**Problem**
Reprint all records below exactly. No images.

**Provided data**
──────────
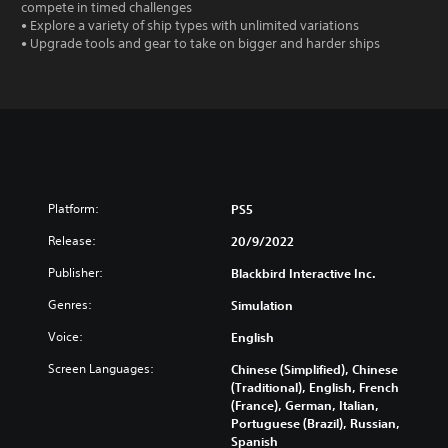
compete in timed challenges
• Explore a variety of ship types with unlimited variations
• Upgrade tools and gear to take on bigger and harder ships
Platform:
PS5
Release:
20/9/2022
Publisher:
Blackbird Interactive Inc.
Genres:
Simulation
Voice:
English
Screen Languages:
Chinese (Simplified), Chinese
(Traditional), English, French
(France), German, Italian,
Portuguese (Brazil), Russian,
Spanish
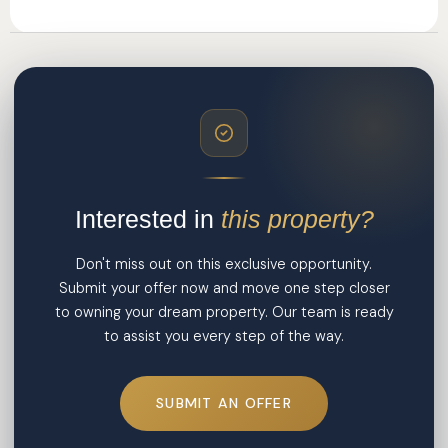
Interested in
this property?
Don't miss out on this exclusive opportunity.
Submit your offer now and move one step closer
to owning your dream property. Our team is ready
to assist you every step of the way.
SUBMIT AN OFFER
──────────
**Solution to this task**
compete in timed challenges
• Explore a variety of ship types with unlimited variations
• Upgrade tools and gear to take on bigger and harder ships
Platform:
PS5
Release:
20/9/2022
Publisher:
Blackbird Interactive Inc.
Genres:
Simulation
Voice:
English
Screen Languages:
Chinese (Simplified), Chinese
(Traditional), English, French
(France), German, Italian,
Portuguese (Brazil), Russian,
Spanish
Interested in
this property?
Don't miss out on this exclusive opportunity.
Submit your offer now and move one step closer
to owning your dream property. Our team is ready
to assist you every step of the way.
SUBMIT AN OFFER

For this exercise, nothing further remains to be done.